Takebayashi S, Hosaka M, Kubota Y, Noguchi K, Fukuda M, Ishibashi Y, Tomoda T, Matsubara S
Department of Radiology, Yokohama City University Hospital, Japan.
J Urol. 2000 Jan;163(1):42-6.
Helical computerized tomography (CT) image acquisition has led to the availability of improved data sets for CT endoscopic imaging that represent virtual endoscopy using CT. We assessed the usefulness of CT ureteroscopic imaging for diagnosing ureteral tumors.
A total of 16 patients with ureteral stenosis underwent surface rendering CT ureteroscopy after the intravenous administration of contrast material and furosemide. To distinguish ureteral tumors from ureteral strictures 2 observers blinded to other patient history and evaluation data independently and prospectively evaluated CT ureteroscopy with reformatted CT ureterograms in these 16 patients.

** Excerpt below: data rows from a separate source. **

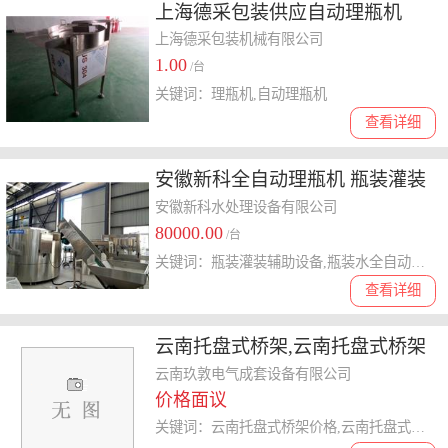
上海德采包装供应自动理瓶机
上海德采包装机械有限公司
1.00
/台
关键词：理瓶机,自动理瓶机
查看详细
安徽新科全自动理瓶机 瓶装灌装
辅助设备 瓶装矿泉水生产线设备
安徽新科水处理设备有限公司
80000.00
/台
关键词：瓶装灌装辅助设备,瓶装水全自动理瓶设备,纯净水生产设备
查看详细
云南托盘式桥架,云南托盘式桥架
厂家,玖敦桥架 优质商家
云南玖敦电气成套设备有限公司
价格面议
关键词：云南托盘式桥架价格,云南托盘式桥架公司,云南托盘式桥架厂家,云南托盘式桥架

CT ureteroscopic images were then correlated with surgical and pathological findings, which served as the gold standard.
Surgical and pathological findings in the 16 patients revealed 16 ureteral tumors, including carcinoma in 10 (carcinoma in situ in 1, fibroepithelial polyps in 2 and hyperplastic polypoids in 4), inflammatory intrinsic stricture in 2 and extrinsic stricture in 4 caused by retroperitoneal fibrosis in 2 and lymph node metastasis in 2. CT ureteroscopy correctly detected all lesions except 1 carcinoma in situ, 1 polypoid carcinoma and 1 hyperplastic polypoid. The sensitivity and specificity of CT ureteroscopy for detecting ureteral tumors and carcinoma were 81% and 100%, and 80% and 75%, respectively, when tumors without stalks were considered carcinoma.

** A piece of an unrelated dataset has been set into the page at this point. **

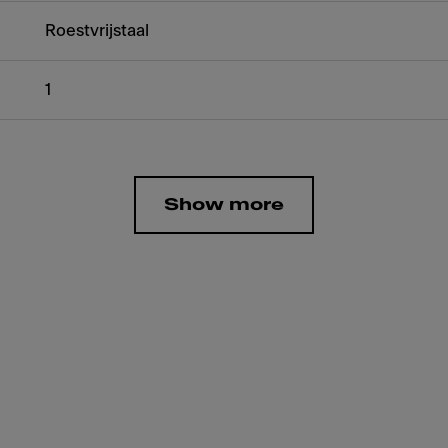
Roestvrijstaal
1
Show more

CT ureteroscopy is useful for visualizing the complex morphology of ureteral tumors and distinguishing tumor from ureteral stricture.
螺旋计算机断层扫描(CT)图像采集为CT内镜成像提供了更好的数据集,可用于虚拟CT内镜检查。我们评估了CT输尿管镜成像在诊断输尿管肿瘤方面的实用性。
16例输尿管狭窄患者在静脉注射造影剂和呋塞米后接受了表面重建CT输尿管镜检查。为了区分输尿管肿瘤和输尿管狭窄,2名对其他患者病史和评估数据不知情的观察者独立且前瞻性地评估了这16例患者经重新格式化的CT输尿管造影的CT输尿管镜检查结果。然后将CT输尿管镜图像与作为金标准的手术和病理结果进行对比。
16例患者的手术和病理结果显示有16个输尿管肿瘤,其中10例为癌(1例原位癌、2例纤维上皮息肉、4例增生性息肉样病变),2例为炎性固有狭窄,4例为外在狭窄,其中2例由腹膜后纤维化引起,2例由淋巴结转移引起。CT输尿管镜检查正确检测出了除1例原位癌、1例息肉样癌和1例增生性息肉样病变外的所有病变。当无蒂肿瘤被视为癌时,CT输尿管镜检查检测输尿管肿瘤和癌的敏感性和特异性分别为81%和100%,以及80%和75%。
CT输尿管镜检查有助于观察输尿管肿瘤的复杂形态,并区分肿瘤与输尿管狭窄。